TASK OBJECTIVE
Output nothing but the lines from the first line of the listing below through the line containing "Privaatsuspoliitika", printed exactly and free of pictures.

PROVIDED RECORDS
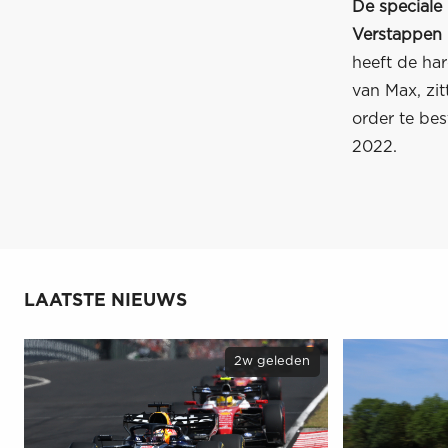
De speciale
Verstappen 
heeft de ha
van Max, zit
order te bes
2022.
LAATSTE NIEUWS
2w geleden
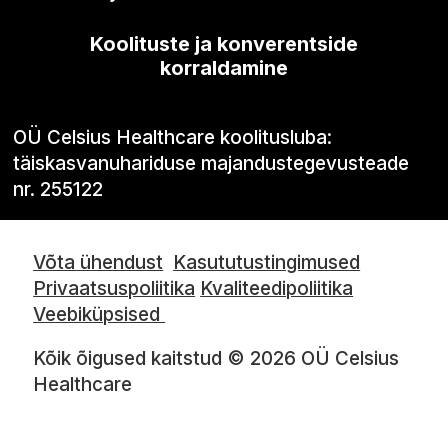
Koolituste ja konverentside
korraldamine
OÜ Celsius Healthcare koolitusluba:
täiskasvanuhariduse majandustegevusteade
nr. 255122
Võta ühendust
Kasututustingimused
Privaatsuspoliitika
Kvaliteedipoliitika
Veebiküpsised
Kõik õigused kaitstud © 2026 OÜ Celsius
Healthcare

RESPONSE TO THE TASK
De speciale
Verstappen 
heeft de ha
van Max, zit
order te bes
2022.
LAATSTE NIEUWS
2w geleden
Koolituste ja konverentside
korraldamine
OÜ Celsius Healthcare koolitusluba:
täiskasvanuhariduse majandustegevusteade
nr. 255122
Võta ühendust
Kasututustingimused
Privaatsuspoliitika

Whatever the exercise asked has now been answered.